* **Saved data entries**
+ + + + + + +

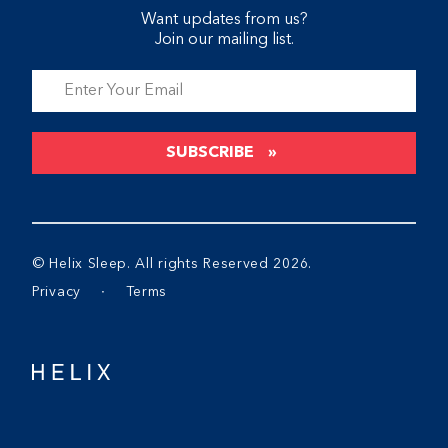
Want updates from us?
Join our mailing list.
SUBSCRIBE
© Helix Sleep. All rights Reserved 2026.
Privacy
∙
Terms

+ + + + + + +

* **About this task**
Output every entry verbatim but skip the pictures.

* **Written reply**
Want updates from us?
Join our mailing list.
SUBSCRIBE
© Helix Sleep. All rights Reserved 2026.
Privacy
∙
Terms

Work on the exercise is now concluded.